During Tennis Channel’s telecast windows it will stream an additional court on their website.
“We’re dedicated to telling the yearlong journeys and personal stories of these players 52 weeks a year,” said Victoria Quoss, a suit at Tennis Channel. “We’re excited to work with ESPN and the USTA to put more tennis than ever on the media platforms where Americans are watching. The feedback we received on the joint coverage between ESPN and Tennis Channel for both the French Open and Australian Open was tremendous.”
During times when Tennis Channel isn’t televising matches or highlights, fans can tune into ESPN2. A typical first-week day of television coverage would be (ET):
11 a.m.-6 p.m. — Tennis Channel live coverage (2 p.m.-6 p.m. from outer courts)

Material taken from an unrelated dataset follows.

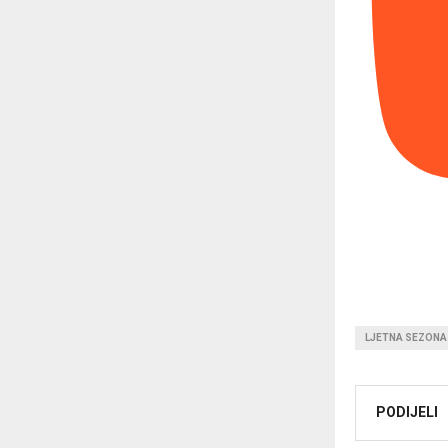
LJETNA SEZONA
PODIJELI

1 p.m.-11 p.m. — ESPN2 live coverage
11 p.m.-12 a.m. — Tennis Channel US Open Tonight
12 a.m.-11 a.m. — Tennis Channel US Open Tonight, encore replays, highlights, previews
The warm-up: A significant component to the US Open arrangement is the Olympus US Open Series. Tennis Channel has carried close to 100 hours of tournament coverage each summer since the series’ 2004 introduction, and starting this year will bring the Olympus US Open Series to its viewers in high definition. Also beginning with the 2008 Olympus US Open Series, Tennis Channel is producing all tournament matches for ESPN, an arrangement that will continue with today’s agreement. The network also has the rights to replay finals matches from seven Olympus US Open Series competitions covered on ESPN2. ESPN2, at the same time, is adding to its total number of series hours each summer, expanding its coverage to near 100.
The announcement comes during the same week when the independent multimedia network is celebrating the fifth anniversary of its debut on May 15, 2003.